April 13, 2011 (Chinavestor) Shares of Chinese companies bounced back in both key Asian markets on Wednesday. The Shanghai Composite Index (SHA:000001) advanced 28.6 points or 0.9% while the Hang Seng Index (INDEXHANGSENG:.HSI) rose 158.7 points or 0.7%.
Chinese airliners continued to surge in Hong Kong as price of oil fell to under $106/barrel from $112/barrel last week. H-shares of China Southern Airlines (NYSE:ZNH), China Eastern Airlines (NYSE:CEA) and Air China (HKG:0753) pulled the Hang Seng Index (INDEXHANGSENG:.HSI) higher for the day.
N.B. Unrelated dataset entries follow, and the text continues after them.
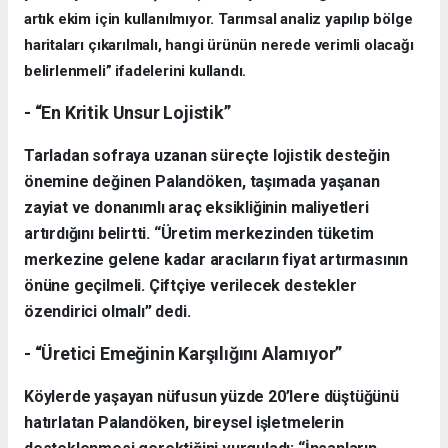
artık ekim için kullanılmıyor. Tarımsal analiz yapılıp bölge
haritaları çıkarılmalı, hangi ürünün nerede verimli olacağı
belirlenmeli” ifadelerini kullandı.
- “En Kritik Unsur Lojistik”
Tarladan sofraya uzanan süreçte lojistik desteğin
önemine değinen Palandöken, taşımada yaşanan
zayiat ve donanımlı araç eksikliğinin maliyetleri
artırdığını belirtti. “Üretim merkezinden tüketim
merkezine gelene kadar aracıların fiyat artırmasının
önüne geçilmeli. Çiftçiye verilecek destekler
özendirici olmalı” dedi.
- “Üretici Emeğinin Karşılığını Alamıyor”
Köylerde yaşayan nüfusun yüzde 20’lere düştüğünü
hatırlatan Palandöken, bireysel işletmelerin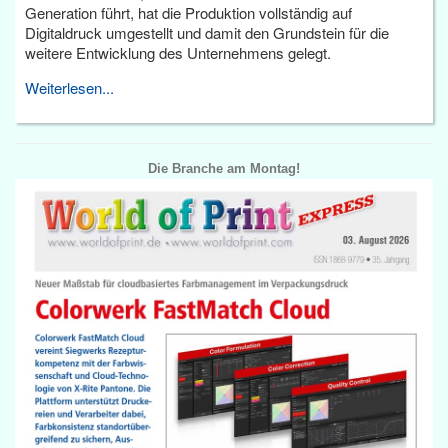
Generation führt, hat die Produktion vollständig auf
Digitaldruck umgestellt und damit den Grundstein für die
weitere Entwicklung des Unternehmens gelegt.
Weiterlesen...
Die Branche am Montag!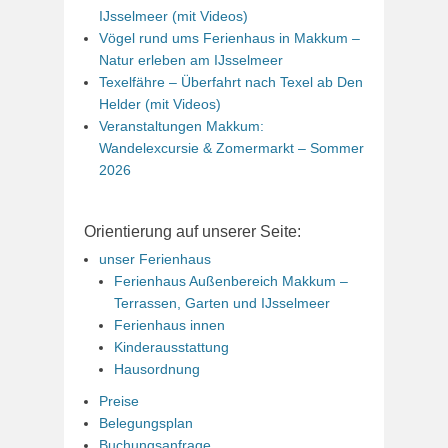
IJsselmeer (mit Videos)
Vögel rund ums Ferienhaus in Makkum –
Natur erleben am IJsselmeer
Texelfähre – Überfahrt nach Texel ab Den
Helder (mit Videos)
Veranstaltungen Makkum:
Wandelexcursie & Zomermarkt – Sommer
2026
Orientierung auf unserer Seite:
unser Ferienhaus
Ferienhaus Außenbereich Makkum –
Terrassen, Garten und IJsselmeer
Ferienhaus innen
Kinderausstattung
Hausordnung
Preise
Belegungsplan
Buchungsanfrage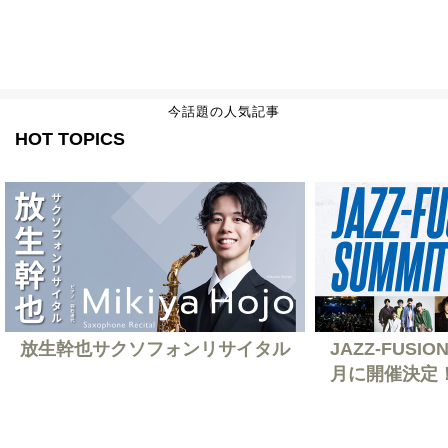
今話題の人気記事
HOT TOPICS
放生幹也サクソフォンリサイタル
JAZZ-FUSION
月に開催決定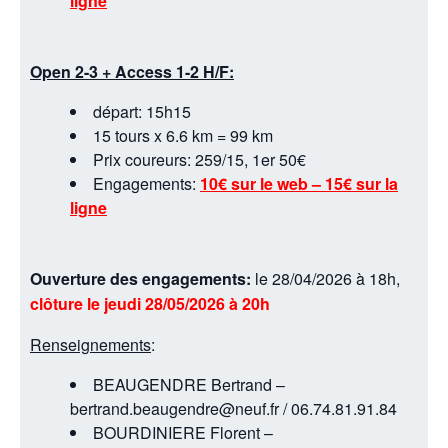
ligne
Open 2-3 + Access 1-2 H/F:
départ: 15h15
15 tours x 6.6 km = 99 km
Prix coureurs: 259/15, 1er 50€
Engagements:
10€ sur le web – 15€ sur la
ligne
Ouverture des engagements:
le 28/04/2026 à 18h,
clôture le jeudi 28/05/2026 à 20h
Renseignements
:
BEAUGENDRE Bertrand –
bertrand.beaugendre@neuf.fr / 06.74.81.91.84
BOURDINIERE Florent –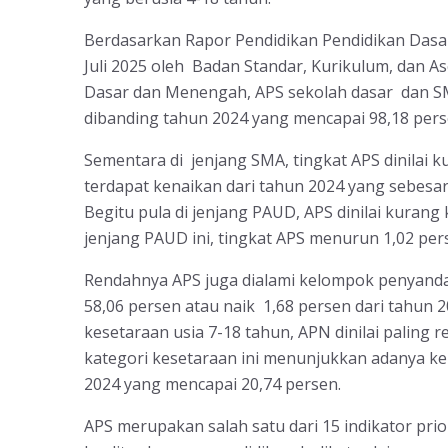
Berdasarkan Rapor Pendidikan Pendidikan Das
Juli 2025 oleh Badan Standar, Kurikulum, dan 
Dasar dan Menengah, APS sekolah dasar dan SM
dibanding tahun 2024 yang mencapai 98,18 pers
Sementara di jenjang SMA, tingkat APS dinilai
terdapat kenaikan dari tahun 2024 yang sebesar
Begitu pula di jenjang PAUD, APS dinilai kuran
jenjang PAUD ini, tingkat APS menurun 1,02 per
Rendahnya APS juga dialami kelompok penyandan
58,06 persen atau naik 1,68 persen dari tahun 2
kesetaraan usia 7-18 tahun, APN dinilai paling
kategori kesetaraan ini menunjukkan adanya ken
2024 yang mencapai 20,74 persen.
APS merupakan salah satu dari 15 indikator pr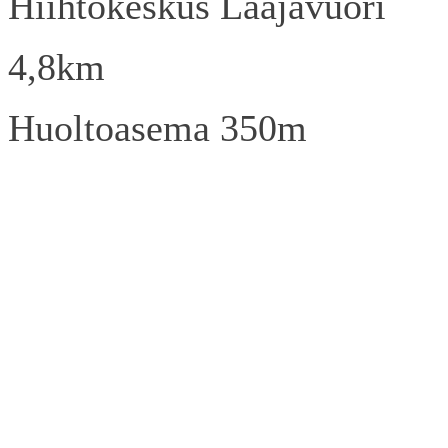
Hiihtokeskus Laajavuori
4,8km
Huoltoasema 350m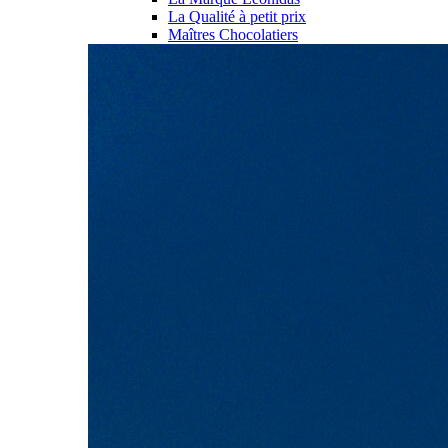
La Qualité à petit prix
Maîtres Chocolatiers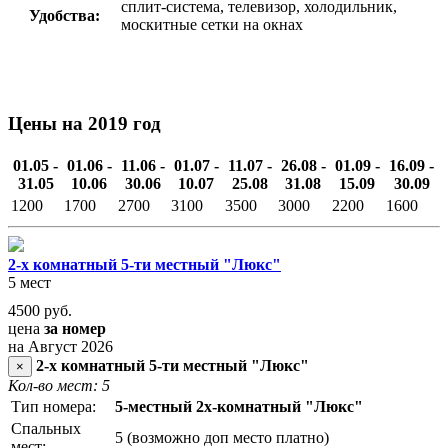
сплит-система, телевизор, холодильник,
Удобства:
москитные сетки на окнах
Цены на 2019 год
01.05 -
01.06 -
11.06 -
01.07 -
11.07 -
26.08 -
01.09 -
16.09 -
31.05
10.06
30.06
10.07
25.08
31.08
15.09
30.09
1200
1700
2700
3100
3500
3000
2200
1600
2-х комнатный 5-ти местный "Люкс"
5 мест
4500
руб.
цена
за номер
на Август 2026
2-х комнатный 5-ти местный "Люкс"
×
Кол-во мест: 5
Тип номера:
5-местный 2х-комнатный "Люкс"
Спальных
5 (возможно доп место платно)
мест: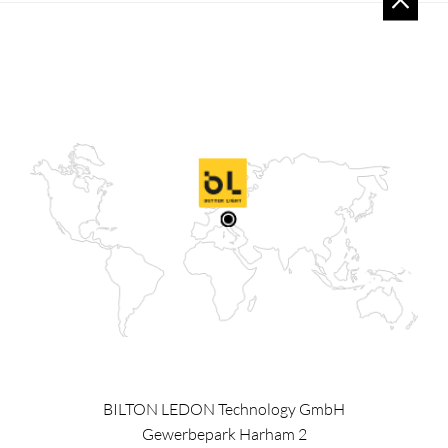
BILTON LEDON Technology GmbH
Gewerbepark Harham 2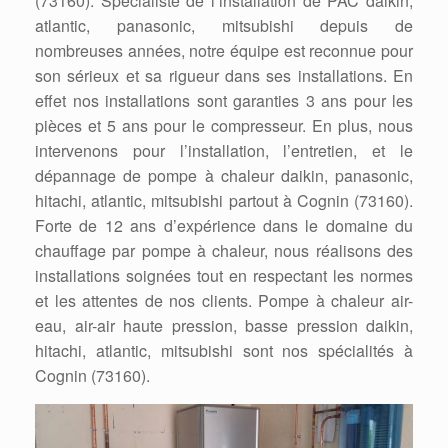
(73160). Spécialiste de l’installation de PAC daikin,
atlantic, panasonic, mitsubishi depuis de
nombreuses années, notre équipe est reconnue pour
son sérieux et sa rigueur dans ses installations. En
effet nos installations sont garanties 3 ans pour les
pièces et 5 ans pour le compresseur. En plus, nous
intervenons pour l’installation, l’entretien, et le
dépannage de pompe à chaleur daikin, panasonic,
hitachi, atlantic, mitsubishi partout à Cognin (73160).
Forte de 12 ans d’expérience dans le domaine du
chauffage par pompe à chaleur, nous réalisons des
installations soignées tout en respectant les normes
et les attentes de nos clients. Pompe à chaleur air-
eau, air-air haute pression, basse pression daikin,
hitachi, atlantic, mitsubishi sont nos spécialités à
Cognin (73160).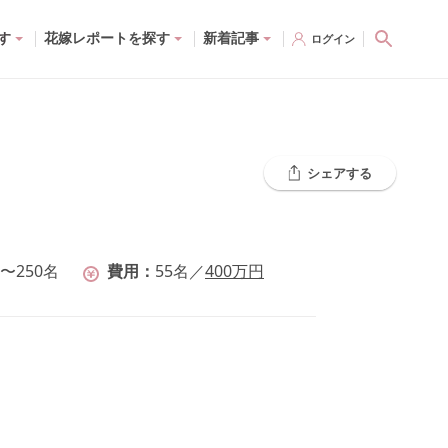
す
花嫁レポートを探す
新着記事
ログイン
シェアする
〜250名
費用
55
名
／
400
万円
But Aluminum Corp. of China (HKG:2600) (NYSE:ACH), the largest aluminum maker in China, fell as its U.S. rival Alcoa (NYSE:AA) missed 2011 Q1 sales expectations.
Aluminum Corp. of China (SHA:601600) weighted on the Shanghai Composite Index (SHA:000001) as well, shedding 1.0% in Shanghai. SAIC Motor (SHA:600104), the largest Chinese auto maker, fell the most among the 50 largest Shanghai listed stocks as March auto sales slowed. But financials and insurance firms made up for the weakness in the commodities and energy sectors.
Chinese ETFs and ADRs followed the DJIA lower yesterday but outlook has changed. The focus is on the U.S. economy and corporate earnings, indicators so far pointing to a higher open for U.S. markets.
China Eastern Airlines (NYSE:CEA) and China Southern Airlines (NYSE:ZNH) were among the best performing Chinese ADRs on Tuesday as price of aviation fuel fell. Goldman warned investors that oil is ready to a substantial pullback in the near future, helping ease oil prices.
If the Hang Seng Index (INDEXHANGSENG:.HSI) can serve as proxy for ADR trading, outlook remains solid for Chinese airliners and upstream oil companies, but Aluminum Corp. of China (NYSE:ACH) is expected to gap down at the open.